Western Ghats Biodiversity Hotspot in India

印度西高止山生物多样性热点

  1. The Western Ghats mountain range runs parallel to India’s west coast, trapping monsoon clouds and receiving up to 9,000 mm of rain annually in places.
  2. This moisture fuels extraordinary biological richness: 78% of amphibians and 63% of reptiles found here live nowhere else on Earth.
  3. Endemic lion-tailed macaques swing through ancient evergreen forests, feeding on figs whose seeds pass through their guts unharmed.

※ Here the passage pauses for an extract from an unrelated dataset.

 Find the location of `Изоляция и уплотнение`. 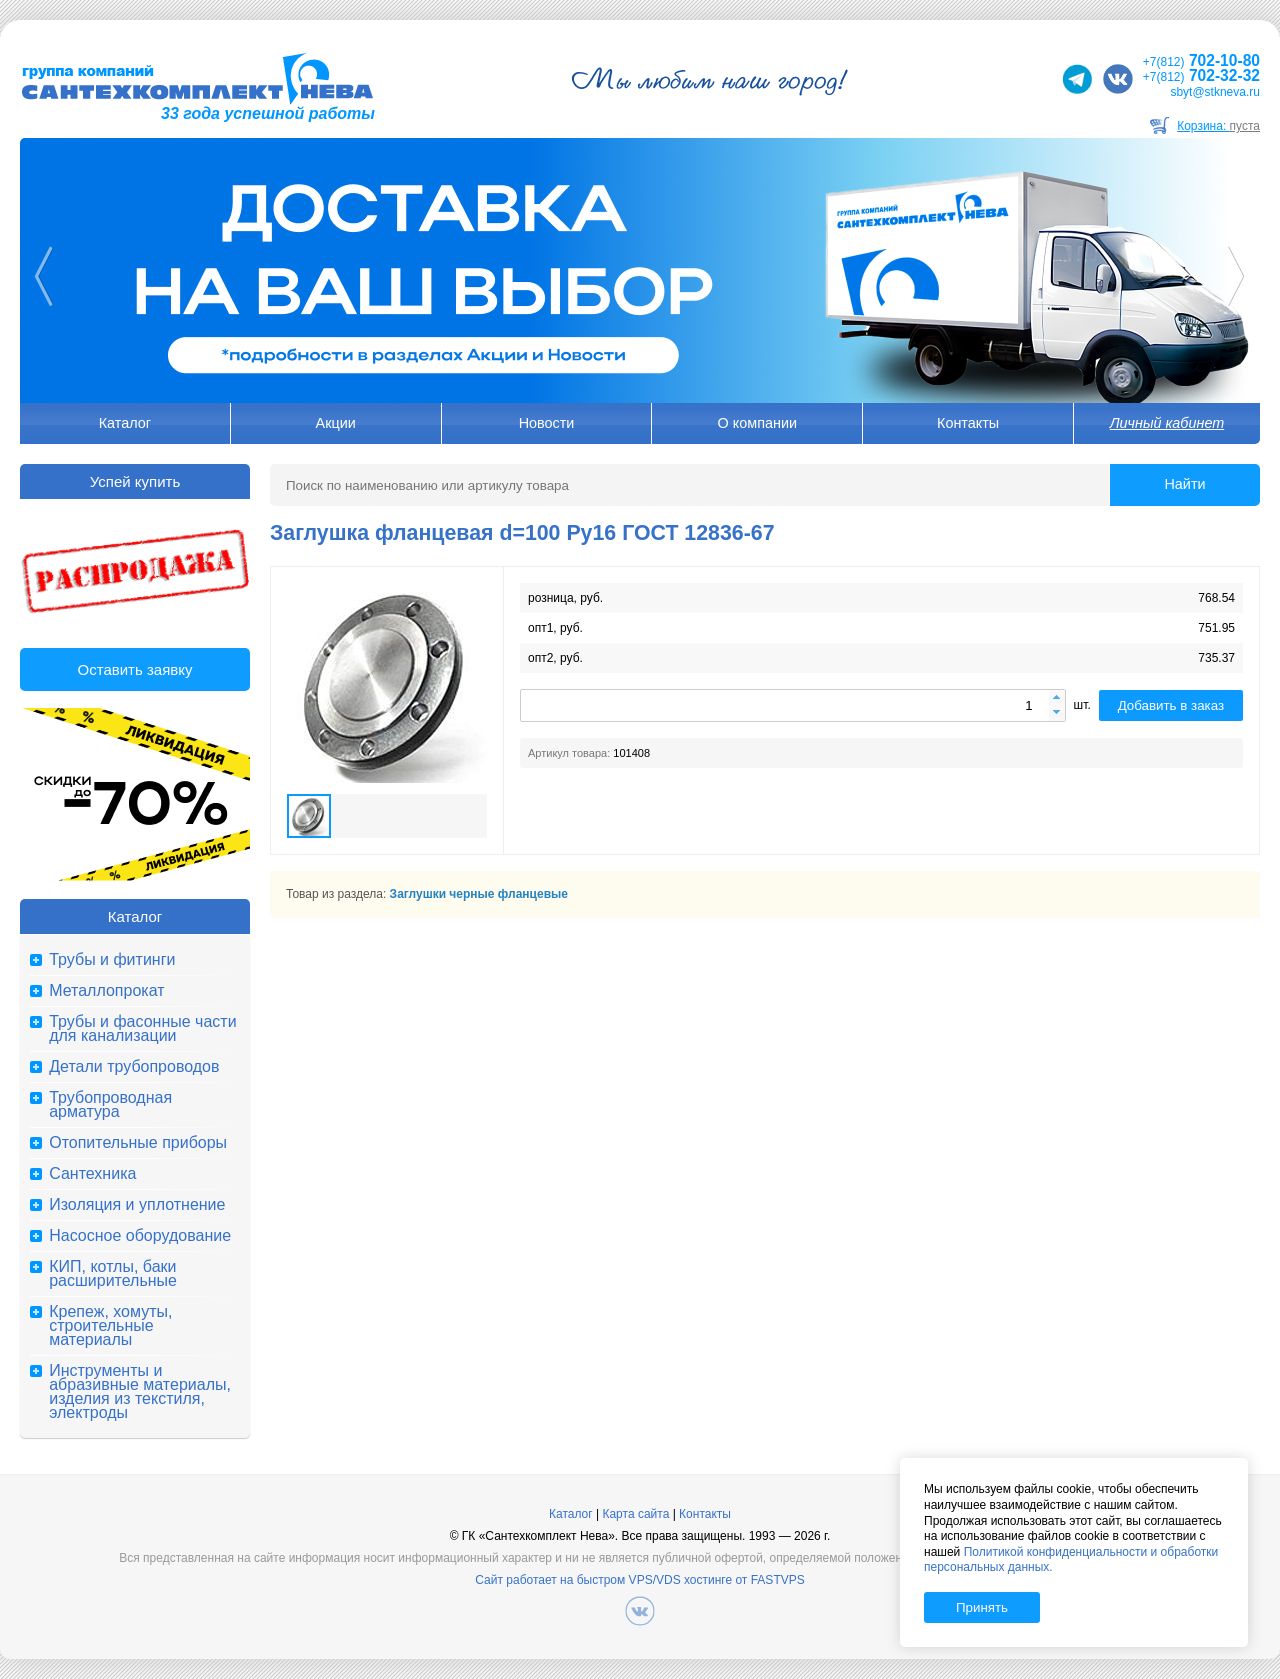 Изоляция и уплотнение is located at coordinates (137, 1205).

  4. Shola grasslands—treeless high-altitude meadows—nestle between forest patches and host rare orchids and dwarf pittosporum shrubs.
  5. Coffee and tea plantations shade-grown under native canopy mimic forest structure, supporting over 200 bird species including endangered great Indian hornbills.
  6. Hydroelectric dams built in steep valleys fragment wildlife corridors, forcing elephants to cross roads and villages during seasonal migrations.
  7. Citizen scientists photograph frogs and upload data to apps that help map breeding sites threatened by pesticide drift from nearby farms.
  8. Tribal communities like the Kadar collect non-timber forest products sustainably—honey, medicinal herbs, and cane—under community forest rights laws.
  9. Climate models project warmer temperatures will push cloud bases higher, drying shola meadows and shrinking frog habitats by mid-century.
  10. Protecting this hotspot means linking conservation science with indigenous land stewardship across elevation gradients.